Most agents (and many employers) know COBRA backwards and forwards — the timelines, the notices, the election windows, the model language. But once you leave the world of 20+ employees, things get murkier. Many states have their own “mini-COBRA” laws (often called state continuation) that apply to fully-insured groups not subject to federal COBRA. And in some states, continuation also kicks in after COBRA expires.

Here’s the challenge: every state does it differently. And unlike COBRA, which has model notices and clear DOL guidance, state continuation often requires employers to navigate statutes, carrier forms, and Department of Insurance rules without a lot of direction.

Let’s use Texas as an example — because if you can understand Texas continuation, you can understand just about any state.


Texas State Continuation in a Nutshell

Texas has two different continuation requirements in Chapter 1251 of the Texas Insurance Code:

  1. Subchapter F – continuation for employees and dependents when coverage ends

  2. Subchapter G – continuation only for dependents when eligibility ends due to divorce, death, or retirement

Both sections require written notices and specific timelines, and both were clearly modeled after COBRA… but with one major difference:

There are no model notices.

The law says what employers must notify employees about, but the Commissioner’s “minimum standards” for the notice aren’t published in any easily accessible format. Carriers may provide applications or forms that kind of serve as a notice, but they don’t usually spell out all of the employee and dependent notification obligations.

For example, Subchapter F (§1251.253 and §1251.260) tells us:

  • Employees/dependents have 60 days to request continuation

  • The request window starts when coverage terminates or when the employer gives them written notice of their continuation rights

  • Employers must give written notice of continuation and conversion privileges

  • The Commissioner “shall establish minimum standards” for that notice

…but good luck finding those standards.

Subchapter G goes even further. It requires:

  • Notice to dependents when a family relationship ends

  • Written notification within 15 days of events like divorce

  • Immediate notices from the employer to affected dependents

  • Another 60-day election window

  • Separate premium rules and different termination timelines (up to three years)

Most small employers have never heard of any of this.


Why This Matters for Brokers

When a group isn’t subject to COBRA, state continuation becomes the rulebook — and employers often assume “no COBRA” means “no continuation.” That’s how people miss deadlines, fail to send notices, or accidentally terminate dependents without legally required options.

And because Texas doesn’t offer model notices, the employer is left to figure out:

  • What to send

  • When to send it

  • What event triggers which notice

  • How premiums are calculated

  • How long coverage must continue

  • What to do when the dependent becomes Medicare-eligible or gets other coverage

That is a lot to ask of a small business HR manager.


Why Outsourcing to a TPA Is Usually the Best Move

Unlike COBRA, there is no tidy “General Notice” or “Election Notice” template from DOL.gov. Carriers may offer applications, but they rarely include the full explanation of rights — especially the dependent-continuation obligations from Subchapter G.

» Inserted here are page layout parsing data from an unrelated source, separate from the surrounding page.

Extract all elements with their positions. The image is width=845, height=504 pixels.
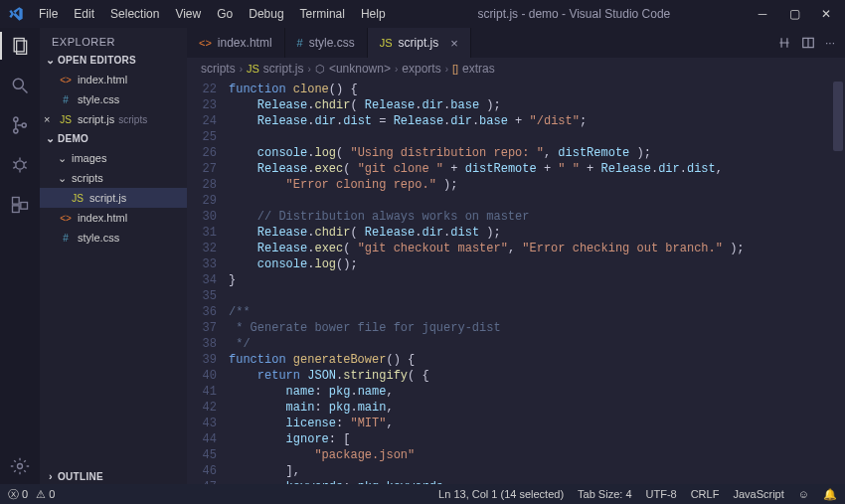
- line-number-gutter: 2223242526272829303132333435363738394041…: [187, 80, 229, 484]
- menu-bar: File Edit Selection View Go Debug Termin…: [32, 5, 393, 23]
- status-eol[interactable]: CRLF: [691, 488, 720, 500]
- svg-point-2: [13, 79, 23, 88]
- chevron-down-icon: ⌄: [58, 172, 72, 185]
- svg-point-6: [22, 123, 26, 127]
- svg-rect-15: [13, 206, 20, 213]
- section-label: OUTLINE: [58, 471, 103, 482]
- status-errors[interactable]: ⓧ 0: [8, 487, 28, 502]
- sidebar-explorer: EXPLORER ⌄ OPEN EDITORS <>index.html #st…: [40, 28, 187, 484]
- menu-debug[interactable]: Debug: [242, 5, 290, 23]
- menu-file[interactable]: File: [32, 5, 65, 23]
- file-script-js[interactable]: JSscript.js: [40, 188, 187, 208]
- breadcrumb-item[interactable]: <unknown>: [329, 62, 391, 76]
- symbol-array-icon: []: [452, 63, 458, 75]
- more-actions-icon[interactable]: ···: [825, 36, 835, 50]
- code-editor[interactable]: 2223242526272829303132333435363738394041…: [187, 80, 845, 484]
- file-name: index.html: [78, 212, 127, 224]
- feedback-icon[interactable]: ☺: [798, 488, 809, 500]
- status-lncol[interactable]: Ln 13, Col 1 (14 selected): [438, 488, 564, 500]
- window-title: script.js - demo - Visual Studio Code: [393, 7, 756, 21]
- notifications-icon[interactable]: 🔔: [823, 488, 837, 501]
- status-warnings[interactable]: ⚠ 0: [36, 488, 55, 501]
- debug-icon[interactable]: [8, 153, 32, 177]
- tab-style-css[interactable]: #style.css: [285, 28, 368, 58]
- folder-images[interactable]: ⌄images: [40, 148, 187, 168]
- window-controls: ─ ▢ ✕: [756, 7, 833, 21]
- status-tabsize[interactable]: Tab Size: 4: [578, 488, 631, 500]
- chevron-down-icon: ⌄: [58, 152, 72, 165]
- breadcrumb[interactable]: scripts › JS script.js › ⬡ <unknown> › e…: [187, 58, 845, 80]
- code-content[interactable]: function clone() { Release.chdir( Releas…: [229, 80, 845, 484]
- tab-index-html[interactable]: <>index.html: [187, 28, 285, 58]
- search-icon[interactable]: [8, 74, 32, 97]
- css-file-icon: #: [58, 94, 74, 105]
- css-file-icon: #: [58, 233, 74, 244]
- settings-gear-icon[interactable]: [8, 454, 32, 478]
- explorer-icon[interactable]: [8, 34, 32, 58]
- chevron-right-icon: ›: [240, 64, 243, 75]
- file-index-html[interactable]: <>index.html: [40, 208, 187, 228]
- section-open-editors[interactable]: ⌄ OPEN EDITORS: [40, 52, 187, 69]
- extensions-icon[interactable]: [8, 193, 32, 217]
- editor-actions: ···: [767, 28, 845, 58]
- vscode-logo-icon: [8, 6, 24, 22]
- chevron-right-icon: ›: [44, 470, 58, 482]
- file-hint: scripts: [118, 114, 147, 125]
- chevron-right-icon: ›: [445, 64, 448, 75]
- tab-script-js[interactable]: JSscript.js×: [368, 28, 471, 58]
- svg-point-4: [14, 117, 18, 121]
- svg-line-3: [23, 88, 28, 93]
- css-file-icon: #: [297, 37, 303, 49]
- editor-group: <>index.html #style.css JSscript.js× ···…: [187, 28, 845, 484]
- close-icon[interactable]: ×: [450, 36, 458, 51]
- file-name: script.js: [89, 192, 126, 204]
- status-language[interactable]: JavaScript: [733, 488, 783, 500]
- status-encoding[interactable]: UTF-8: [646, 488, 677, 500]
- menu-edit[interactable]: Edit: [67, 5, 101, 23]
- file-name: script.js: [78, 113, 114, 125]
- open-editor-item[interactable]: <>index.html: [40, 70, 187, 89]
- section-demo[interactable]: ⌄ DEMO: [40, 130, 187, 147]
- chevron-down-icon: ⌄: [44, 132, 58, 145]
- maximize-button[interactable]: ▢: [787, 7, 801, 21]
- svg-rect-16: [21, 203, 28, 210]
- breadcrumb-item[interactable]: extras: [462, 62, 495, 76]
- html-file-icon: <>: [58, 75, 74, 85]
- js-file-icon: JS: [380, 37, 393, 49]
- compare-changes-icon[interactable]: [777, 36, 791, 50]
- tab-label: script.js: [399, 36, 439, 50]
- svg-line-11: [13, 167, 16, 169]
- folder-name: images: [72, 152, 106, 164]
- menu-terminal[interactable]: Terminal: [293, 5, 352, 23]
- open-editor-item[interactable]: #style.css: [40, 89, 187, 109]
- chevron-down-icon: ⌄: [44, 54, 58, 67]
- svg-rect-14: [13, 198, 20, 205]
- menu-go[interactable]: Go: [210, 5, 240, 23]
- file-name: index.html: [78, 74, 127, 85]
- folder-scripts[interactable]: ⌄scripts: [40, 168, 187, 188]
- section-label: DEMO: [58, 133, 88, 144]
- chevron-right-icon: ›: [395, 64, 398, 75]
- open-editor-item[interactable]: ×JSscript.jsscripts: [40, 109, 187, 129]
- demo-tree: ⌄images ⌄scripts JSscript.js <>index.htm…: [40, 147, 187, 249]
- breadcrumb-item[interactable]: exports: [402, 62, 440, 76]
- menu-help[interactable]: Help: [354, 5, 393, 23]
- file-style-css[interactable]: #style.css: [40, 228, 187, 248]
- vertical-scrollbar[interactable]: [833, 82, 843, 151]
- menu-view[interactable]: View: [168, 5, 208, 23]
- close-button[interactable]: ✕: [819, 7, 833, 21]
- minimize-button[interactable]: ─: [756, 7, 769, 21]
- folder-name: scripts: [72, 172, 103, 184]
- breadcrumb-item[interactable]: script.js: [263, 62, 304, 76]
- chevron-right-icon: ›: [308, 64, 311, 75]
- status-bar: ⓧ 0 ⚠ 0 Ln 13, Col 1 (14 selected) Tab S…: [0, 484, 845, 504]
- tab-label: style.css: [309, 36, 355, 50]
- menu-selection[interactable]: Selection: [103, 5, 166, 23]
- svg-point-17: [18, 464, 23, 469]
- close-icon[interactable]: ×: [44, 113, 56, 125]
- tab-label: index.html: [218, 36, 272, 50]
- source-control-icon[interactable]: [8, 113, 32, 137]
- section-outline[interactable]: › OUTLINE: [40, 468, 187, 484]
- breadcrumb-item[interactable]: scripts: [201, 62, 236, 76]
- split-editor-icon[interactable]: [801, 36, 815, 50]
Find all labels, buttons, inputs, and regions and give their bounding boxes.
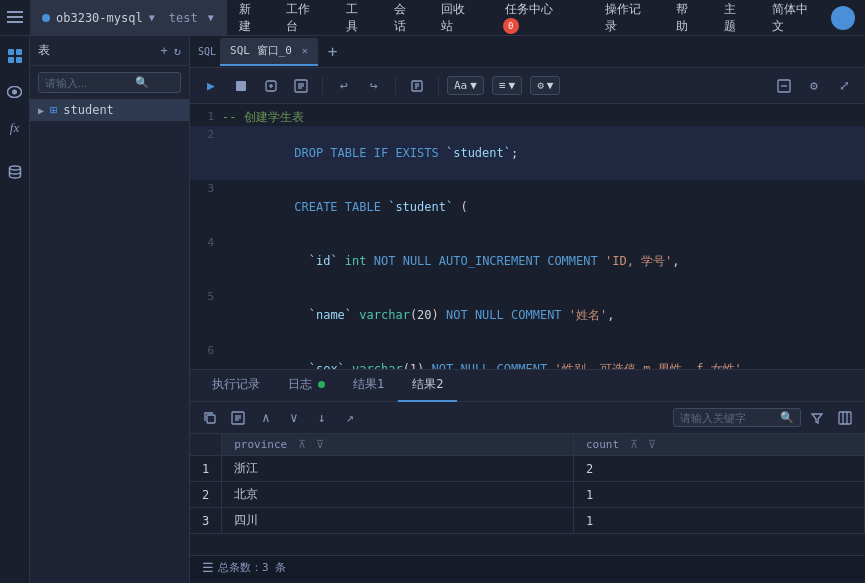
menu-session[interactable]: 会话: [390, 1, 422, 35]
result-copy-btn[interactable]: [198, 406, 222, 430]
filter-btn[interactable]: [805, 406, 829, 430]
top-menu-right: [831, 6, 865, 30]
col-count-sort-asc[interactable]: ⊼: [630, 438, 638, 451]
row-1-province: 浙江: [222, 456, 574, 482]
sidebar-icon-eye[interactable]: [3, 80, 27, 104]
toolbar-settings-btn[interactable]: ⚙: [801, 73, 827, 99]
column-settings-btn[interactable]: [833, 406, 857, 430]
tab-dot: [42, 14, 50, 22]
snippet-button[interactable]: [404, 73, 430, 99]
more-dropdown-icon: ▼: [547, 79, 554, 92]
tab-dropdown-icon[interactable]: ▼: [149, 12, 155, 23]
sql-tab-bar: SQL SQL 窗口_0 ✕ +: [190, 36, 865, 68]
result-expand-btn[interactable]: ↗: [338, 406, 362, 430]
result-tab-log[interactable]: 日志: [274, 370, 339, 402]
left-panel-header: 表 + ↻: [30, 36, 189, 66]
table-row: 3 四川 1: [190, 508, 865, 534]
filter-box: 🔍: [673, 408, 801, 427]
indent-dropdown[interactable]: ≡ ▼: [492, 76, 522, 95]
sql-label: SQL: [198, 46, 216, 57]
sql-tab-0-label: SQL 窗口_0: [230, 43, 292, 58]
result-down-btn[interactable]: ↓: [310, 406, 334, 430]
svg-rect-2: [7, 21, 23, 23]
explain-button[interactable]: [258, 73, 284, 99]
col-header-province[interactable]: province ⊼ ⊽: [222, 434, 574, 456]
result-tab-result1[interactable]: 结果1: [339, 370, 398, 402]
result-export-btn[interactable]: [226, 406, 250, 430]
code-line-3: 3 CREATE TABLE `student` (: [190, 180, 865, 234]
col-header-rownum: [190, 434, 222, 456]
tree-item-label: student: [63, 103, 114, 117]
row-3-count: 1: [573, 508, 864, 534]
sql-tab-0[interactable]: SQL 窗口_0 ✕: [220, 38, 318, 66]
stop-button[interactable]: [228, 73, 254, 99]
connection-tab[interactable]: ob3230-mysql ▼ test ▼: [30, 0, 227, 36]
more-dropdown[interactable]: ⚙ ▼: [530, 76, 560, 95]
sidebar-icon-database[interactable]: [3, 160, 27, 184]
left-panel-add[interactable]: +: [161, 44, 168, 58]
tree-item-student[interactable]: ▶ ⊞ student: [30, 99, 189, 121]
main-layout: fx 表 + ↻ 🔍 ▶ ⊞ student: [0, 36, 865, 583]
toolbar-right-btn1[interactable]: [771, 73, 797, 99]
sidebar-icons: fx: [0, 36, 30, 583]
undo-button[interactable]: ↩: [331, 73, 357, 99]
menu-tasks[interactable]: 任务中心 0: [497, 1, 585, 34]
user-avatar[interactable]: [831, 6, 855, 30]
col-header-count[interactable]: count ⊼ ⊽: [573, 434, 864, 456]
menu-recycle[interactable]: 回收站: [437, 1, 481, 35]
tab2-dropdown-icon[interactable]: ▼: [208, 12, 214, 23]
font-dropdown[interactable]: Aa ▼: [447, 76, 484, 95]
result-tab-result2-label: 结果2: [412, 376, 443, 393]
data-table-wrap: province ⊼ ⊽ count ⊼ ⊽: [190, 434, 865, 555]
code-text-3: CREATE TABLE `student` (: [222, 180, 468, 234]
filter-input[interactable]: [680, 412, 780, 424]
menu-oplog[interactable]: 操作记录: [601, 1, 656, 35]
toolbar: ▶ ↩: [190, 68, 865, 104]
line-num-1: 1: [194, 108, 222, 126]
code-editor[interactable]: 1 -- 创建学生表 2 DROP TABLE IF EXISTS `stude…: [190, 104, 865, 369]
data-table: province ⊼ ⊽ count ⊼ ⊽: [190, 434, 865, 534]
status-left: ☰ 总条数：3 条: [202, 560, 286, 575]
connection-tab-label: ob3230-mysql: [56, 11, 143, 25]
table-icon: ⊞: [50, 103, 57, 117]
row-1-count: 2: [573, 456, 864, 482]
left-panel-refresh[interactable]: ↻: [174, 44, 181, 58]
format-button[interactable]: [288, 73, 314, 99]
col-province-sort-asc[interactable]: ⊼: [298, 438, 306, 451]
tree-arrow-icon: ▶: [38, 105, 44, 116]
sql-add-tab[interactable]: +: [322, 42, 344, 61]
sidebar-icon-fx[interactable]: fx: [3, 116, 27, 140]
search-input[interactable]: [45, 77, 135, 89]
redo-button[interactable]: ↪: [361, 73, 387, 99]
line-num-4: 4: [194, 234, 222, 252]
menu-icon[interactable]: [0, 11, 30, 25]
svg-rect-10: [236, 81, 246, 91]
run-button[interactable]: ▶: [198, 73, 224, 99]
row-2-province: 北京: [222, 482, 574, 508]
code-text-6: `sex` varchar(1) NOT NULL COMMENT '性别, 可…: [222, 342, 749, 369]
menu-tools[interactable]: 工具: [342, 1, 374, 35]
result-sort-asc-btn[interactable]: ∧: [254, 406, 278, 430]
menu-new[interactable]: 新建: [235, 1, 267, 35]
result-tab-result2[interactable]: 结果2: [398, 370, 457, 402]
sql-tab-close-icon[interactable]: ✕: [302, 45, 308, 56]
table-body: 1 浙江 2 2 北京 1 3 四川 1: [190, 456, 865, 534]
connection-tab2-label: test: [169, 11, 198, 25]
result-tab-execlog[interactable]: 执行记录: [198, 370, 274, 402]
code-text-1: -- 创建学生表: [222, 108, 304, 126]
result-tabs: 执行记录 日志 结果1 结果2: [190, 370, 865, 402]
menu-lang[interactable]: 简体中文: [768, 1, 823, 35]
toolbar-sep-1: [322, 77, 323, 95]
result-tab-log-label: 日志: [288, 376, 312, 393]
toolbar-expand-btn[interactable]: ⤢: [831, 73, 857, 99]
col-province-sort-desc[interactable]: ⊽: [316, 438, 324, 451]
col-count-sort-desc[interactable]: ⊽: [648, 438, 656, 451]
top-menu: 新建 工作台 工具 会话 回收站 任务中心 0 操作记录 帮助 主题 简体中文: [227, 1, 831, 35]
menu-workspace[interactable]: 工作台: [282, 1, 326, 35]
menu-help[interactable]: 帮助: [672, 1, 704, 35]
result-sort-desc-btn[interactable]: ∨: [282, 406, 306, 430]
sidebar-icon-grid[interactable]: [3, 44, 27, 68]
svg-rect-1: [7, 16, 23, 18]
menu-theme[interactable]: 主题: [720, 1, 752, 35]
col-count-label: count: [586, 438, 619, 451]
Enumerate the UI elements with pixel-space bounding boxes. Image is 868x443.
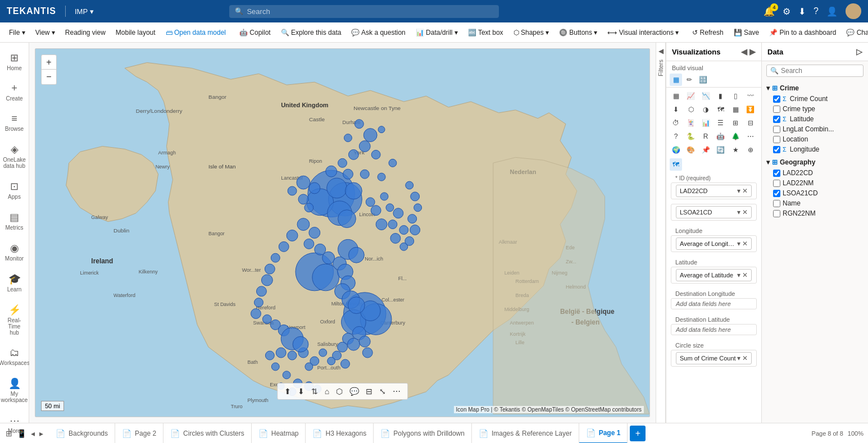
lad22cd-item[interactable]: LAD22CD <box>762 168 868 178</box>
viz-paint-icon[interactable]: 🎨 <box>685 144 697 156</box>
lsoa21cd-item[interactable]: LSOA21CD <box>762 188 868 198</box>
latitude-remove[interactable]: ▾ ✕ <box>737 271 748 279</box>
collapse-filters-icon[interactable]: ◀ <box>658 47 664 55</box>
tab-backgrounds[interactable]: 📄 Backgrounds <box>49 423 115 444</box>
user-avatar[interactable] <box>846 3 861 19</box>
lad22nm-item[interactable]: LAD22NM <box>762 178 868 188</box>
tab-polygons[interactable]: 📄 Polygons with Drilldown <box>374 423 472 444</box>
map-toolbar-up[interactable]: ⬆ <box>282 386 293 397</box>
name-item[interactable]: Name <box>762 198 868 208</box>
name-checkbox[interactable] <box>773 200 780 207</box>
viz-extra-icon[interactable]: ⊕ <box>744 144 757 156</box>
page-mobile-icon[interactable]: 📱 <box>16 428 28 439</box>
ribbon-buttons[interactable]: 🔘 Buttons ▾ <box>555 26 602 39</box>
viz-column-icon[interactable]: ▯ <box>729 90 742 102</box>
location-checkbox[interactable] <box>773 136 780 143</box>
ribbon-textbox[interactable]: 🔤 Text box <box>463 26 508 39</box>
rgn22nm-item[interactable]: RGN22NM <box>762 208 868 218</box>
page-grid-icon[interactable]: ⊞ <box>4 428 13 439</box>
global-search[interactable]: 🔍 <box>229 5 499 18</box>
share-icon[interactable]: 👤 <box>826 6 838 17</box>
nav-create[interactable]: + Create <box>1 78 28 106</box>
viz-area-icon[interactable]: 📉 <box>699 90 712 102</box>
id-field-2[interactable]: LSOA21CD ▾ ✕ <box>676 206 752 218</box>
viz-table-icon[interactable]: ⊞ <box>729 117 742 129</box>
viz-type-table-icon[interactable]: ▦ <box>670 74 682 86</box>
nav-apps[interactable]: ⊡ Apps <box>1 176 28 204</box>
lnglat-checkbox[interactable] <box>773 126 780 133</box>
viz-decomp-icon[interactable]: 🌲 <box>729 130 742 143</box>
tab-page2[interactable]: 📄 Page 2 <box>115 423 163 444</box>
viz-card-icon[interactable]: 🃏 <box>685 117 697 129</box>
map-toolbar-more[interactable]: ⋯ <box>390 386 403 397</box>
crime-group-header[interactable]: ▾ ⊞ Crime <box>762 83 868 94</box>
viz-treemap-icon[interactable]: ▦ <box>729 103 742 116</box>
latitude-field[interactable]: Average of Latitude ▾ ✕ <box>676 269 752 281</box>
crime-count-checkbox[interactable] <box>773 95 780 103</box>
id-field-1[interactable]: LAD22CD ▾ ✕ <box>676 185 752 197</box>
nav-home[interactable]: ⊞ Home <box>1 47 28 76</box>
viz-more-icon[interactable]: ⋯ <box>744 130 757 143</box>
map-toolbar-lasso[interactable]: ⬡ <box>334 386 345 397</box>
longitude-remove[interactable]: ▾ ✕ <box>737 240 748 248</box>
page-prev-btn[interactable]: ◂ <box>30 428 36 439</box>
viz-py-icon[interactable]: 🐍 <box>685 130 697 143</box>
data-search-box[interactable]: 🔍 <box>766 65 864 77</box>
settings-icon[interactable]: ⚙ <box>783 6 790 17</box>
viz-waterfall-icon[interactable]: ⬇ <box>670 103 682 116</box>
id-field-1-remove[interactable]: ▾ ✕ <box>737 187 748 195</box>
latitude-checkbox[interactable] <box>773 116 780 123</box>
dest-latitude-placeholder[interactable]: Add data fields here <box>671 325 756 335</box>
viz-geo-icon[interactable]: 🌍 <box>670 144 682 156</box>
viz-flow-icon[interactable]: 🔄 <box>715 144 727 156</box>
crime-count-item[interactable]: Σ Crime Count <box>762 94 868 104</box>
nav-my-workspace[interactable]: 👤 My workspace <box>1 373 28 408</box>
viz-custom-map-icon[interactable]: 🗺 <box>670 158 682 171</box>
viz-panel-collapse-btn[interactable]: ◀ <box>741 47 747 56</box>
map-container[interactable]: Derry/Londonderry Bangor United Kingdom … <box>35 48 650 417</box>
circle-size-field[interactable]: Sum of Crime Count ▾ ✕ <box>676 352 752 364</box>
ribbon-save[interactable]: 💾 Save <box>729 26 764 39</box>
latitude-item[interactable]: Σ Latitude <box>762 114 868 124</box>
circle-size-remove[interactable]: ▾ ✕ <box>737 354 748 362</box>
tab-page1[interactable]: 📄 Page 1 <box>579 423 628 444</box>
viz-type-brush-icon[interactable]: ✏ <box>683 74 696 86</box>
viz-pin-icon[interactable]: 📌 <box>699 144 712 156</box>
help-icon[interactable]: ? <box>814 6 819 16</box>
tab-images-ref[interactable]: 📄 Images & Reference Layer <box>472 423 579 444</box>
ribbon-chat[interactable]: 💬 Chat <box>842 26 868 39</box>
workspace-selector[interactable]: IMP ▾ <box>75 7 94 16</box>
viz-ai-icon[interactable]: 🤖 <box>715 130 727 143</box>
ribbon-pin[interactable]: 📌 Pin to a dashboard <box>765 26 840 39</box>
viz-qna-icon[interactable]: ? <box>670 130 682 143</box>
map-toolbar-down[interactable]: ⬇ <box>296 386 307 397</box>
nav-workspaces[interactable]: 🗂 Workspaces <box>1 342 28 371</box>
viz-funnel-icon[interactable]: ⏬ <box>744 103 757 116</box>
page-next-btn[interactable]: ▸ <box>38 428 44 439</box>
tab-circles-clusters[interactable]: 📄 Circles with Clusters <box>163 423 252 444</box>
ribbon-reading-view[interactable]: Reading view <box>61 26 110 39</box>
search-input[interactable] <box>247 7 493 16</box>
viz-ribbon-icon[interactable]: 〰 <box>744 90 757 102</box>
nav-learn[interactable]: 🎓 Learn <box>1 268 28 297</box>
map-toolbar-filter[interactable]: ⊟ <box>363 386 375 397</box>
notification-bell-icon[interactable]: 🔔 4 <box>764 6 775 17</box>
viz-kpi-icon[interactable]: 📊 <box>699 117 712 129</box>
rgn22nm-checkbox[interactable] <box>773 210 780 217</box>
tab-heatmap[interactable]: 📄 Heatmap <box>252 423 306 444</box>
ribbon-refresh[interactable]: ↺ Refresh <box>688 26 728 39</box>
geography-group-header[interactable]: ▾ ⊞ Geography <box>762 157 868 168</box>
tab-h3-hexagons[interactable]: 📄 H3 Hexagons <box>306 423 374 444</box>
viz-slicer-icon[interactable]: ☰ <box>715 117 727 129</box>
viz-bar-icon[interactable]: ▮ <box>715 90 727 102</box>
viz-r-icon[interactable]: R <box>699 130 712 143</box>
nav-browse[interactable]: ≡ Browse <box>1 108 28 136</box>
crime-type-item[interactable]: Crime type <box>762 104 868 114</box>
viz-scatter-icon[interactable]: ⬡ <box>685 103 697 116</box>
lad22cd-checkbox[interactable] <box>773 170 780 177</box>
viz-matrix-icon[interactable]: ⊟ <box>744 117 757 129</box>
map-toolbar-comment[interactable]: 💬 <box>347 386 361 397</box>
nav-realtime[interactable]: ⚡ Real-Time hub <box>1 299 28 340</box>
id-field-2-remove[interactable]: ▾ ✕ <box>737 208 748 216</box>
add-page-button[interactable]: + <box>630 426 646 441</box>
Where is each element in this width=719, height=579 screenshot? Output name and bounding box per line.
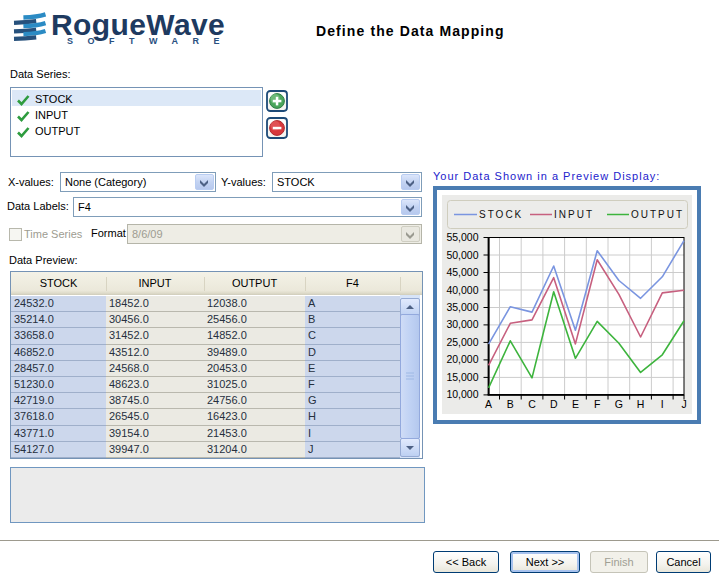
- svg-text:A: A: [485, 398, 492, 410]
- svg-text:45,000: 45,000: [446, 266, 478, 278]
- svg-text:G: G: [615, 398, 623, 410]
- svg-text:35,000: 35,000: [446, 301, 478, 313]
- svg-text:STOCK: STOCK: [479, 209, 523, 220]
- svg-text:55,000: 55,000: [446, 231, 478, 243]
- svg-text:C: C: [528, 398, 536, 410]
- svg-text:10,000: 10,000: [446, 388, 478, 400]
- svg-text:15,000: 15,000: [446, 371, 478, 383]
- svg-text:50,000: 50,000: [446, 249, 478, 261]
- svg-text:30,000: 30,000: [446, 318, 478, 330]
- svg-text:SOFTWARE: SOFTWARE: [67, 36, 234, 46]
- svg-text:F: F: [594, 398, 600, 410]
- svg-text:40,000: 40,000: [446, 284, 478, 296]
- svg-text:OUTPUT: OUTPUT: [631, 209, 684, 220]
- svg-text:E: E: [572, 398, 579, 410]
- svg-text:D: D: [550, 398, 558, 410]
- svg-text:I: I: [661, 398, 664, 410]
- svg-text:H: H: [637, 398, 645, 410]
- svg-text:INPUT: INPUT: [554, 209, 594, 220]
- svg-text:20,000: 20,000: [446, 353, 478, 365]
- svg-text:25,000: 25,000: [446, 336, 478, 348]
- svg-text:B: B: [507, 398, 514, 410]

For that reason, outsourcing state continuation administration to a TPA is:

✔ Affordable

Most TPAs can manage state continuation for a very low per-event fee.

✔ Safer for the employer

Even though DOL penalties don’t apply, state regulators can still audit, and the employer is legally responsible for meeting the notice requirements.

✔ Cleaner for the broker

You don’t get caught in the middle of “who was supposed to notify whom.”

✔ Better for employees

A TPA will send the correct notices, track deadlines, bill premiums, and handle reinstatement — things small groups are not set up to do.


Texas as a Case Study: Why Employers Need Help

When you read Chapter 1251, a few things jump out:

  • The timelines mirror COBRA but aren’t identical

  • The eligibility rules are broad

  • The employer has responsibilities that many never learn about

  • The Commissioner’s “minimum standards” for required notices are not posted anywhere useful

  • Carriers assume the employer knows the rules — and vice versa

In other words: Texas state continuation has all the obligations of COBRA, with none of the handholding.

That’s exactly why a TPA is worth the modest cost.


How to Talk to Employers About It

Here’s a simple script brokers can use:

“Texas requires a state continuation option even when a group is too small for COBRA. There are notice requirements similar to COBRA, but there are no DOL model notices, and the state doesn’t publish templates. Because the rules are complex — especially for dependents after divorce or death — we strongly recommend outsourcing state continuation to a TPA. It’s inexpensive, protects the employer, and ensures the notices and timelines are handled correctly.”

Clear, accurate, and easy.


Final Thoughts

State continuation is one of those topics that agents and employers rarely think about until the exact moment they need it. And by then, timelines are already running.

Texas is just one example — but the broader message applies everywhere:

Mini-COBRA laws are real, they matter, and employers should not try to manage them on their own without guidance.